Perjanjian Tidak Harus Dibuat Tertulis, Tapi Bisa Juga Secara Lisan

Bukan hanya dengan lisan, tanpa ucapan yang secara tegas mengandung janji-janjipun sebuah perjanjian bisa dilahirkan. Perjanjian bisa lahir hanya berdasarkan tindakan-tindakan nyata yang dilakukan oleh para pihak. Sebuah penyerahan barang dan pembayaran harga dalam transaksi jual beli, meski tanpa janji-janji yang diucapkan, sudah bisa melahirkan perjanjian jual beli.

Tapi untuk perjanjian-perjanjian tertentu, yang umumnya diatur dalam undnag-undnag atau peraturan yang lebih spesifik, sebuah perjanjian kadang harus dibuat secara tertulis. Misalnya dalam transaksi jual beli tanah, yang sesuai undang-undang harus dibuat berdasarkan Akta Jual Beli (AJB) secara tertulis yang dibuat oleh PPAT (Pejabat Pembuat Akta Tanah).

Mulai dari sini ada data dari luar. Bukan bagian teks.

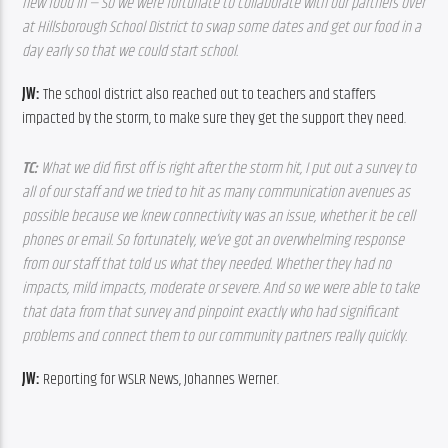
new food in — So we were fortunate to collaborate with our partners over 
at Hillsborough School District to swap some dates and get our food in a 
day early so that we could start school.
JW: 
The school district also reached out to teachers and staffers 
impacted by the storm, to make sure they get the support they need.
TC: 
What we did first off is right after the storm hit, I put out a survey to 
all of our staff and we tried to hit as many communication avenues as 
possible because we knew connectivity was an issue, whether it be cell 
phones or email. So fortunately, we’ve got an overwhelming response 
from our staff that told us what they needed. Whether they had no 
impacts, mild impacts, moderate or severe. And so we were able to take 
that data from that survey and pinpoint exactly who had significant 
problems and connect them to our community partners really quickly.
JW: 
Reporting for WSLR News, Johannes Werner.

Jadi, meski pada prinsipnya hukum tidak mensyaratkan bentuk tertulis dalam membuat perjanjian, tapi beberapa undang-undang menentukan bentuk perjanjian yang wajib dibuat secara tertulis. Kalau syarat tertulis itu tidak dipenuhi, maka akibatnya perjanjiannya bisa menjadi tidak sah. Perjanjian yang tidak sah akibatnya bisa dibatalkan atau batal demi hukum.

Beberapa undang-undang mensyaratkan agar perjanjian-perjanjian berikut harus dibuat secara tertulis: Perjanjian Kerja Untuk Waktu Tertentu (PKWT), Perjanjian Jual Beli Tanah, Perjanjian Waralaba dan Perjanjian Pengalihan Saham PT.

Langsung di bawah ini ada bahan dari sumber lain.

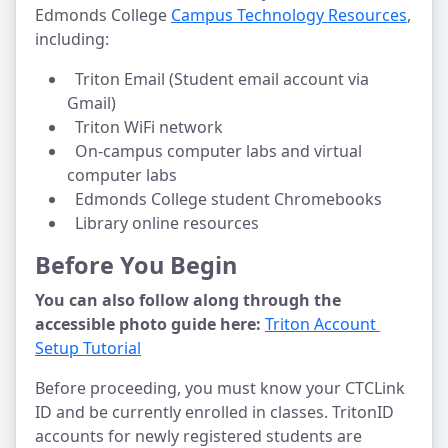
Edmonds College 
Campus Technology Resources
, 
including:
  Triton Email (Student email account via 
Gmail)
  Triton WiFi network
  On-campus computer labs and virtual 
computer labs
  Edmonds College student Chromebooks
  Library online resources
Before You Begin
You can also follow along through the 
accessible photo guide here:
Triton Account 
Setup Tutorial
Before proceeding, you must know your CTCLink 
ID and be currently enrolled in classes. TritonID 
accounts for newly registered students are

Tapi, meskipun sebuah perjanjian bisa dibuat secara lisan, sebaiknya perjanjian dibuat secara tertulis dalam bentuk kontrak. Perjanjian yang dibuat tertulis selain dapat menafsirkan lebih rinci maksud-maksud para pihak dalam hubungan kerja sama, juga memberi kepastian hukum sebagaiĀ  alat bukti di pengadilan jika salah satu pihak melakukan wanprestasi.

Dalam gugatan hukum di pengadilan, seuah perjanjian tertulis merupakan alat bukti hukum yang sangat penting. Sebagai alat bukti tulisan, perjanjian merupakan bukti yang paling banyak digunakan, dan dalam banyak kasus sangat menentukan putusan hakim (Dadang Sukandar, S.H./www.legalakses.com).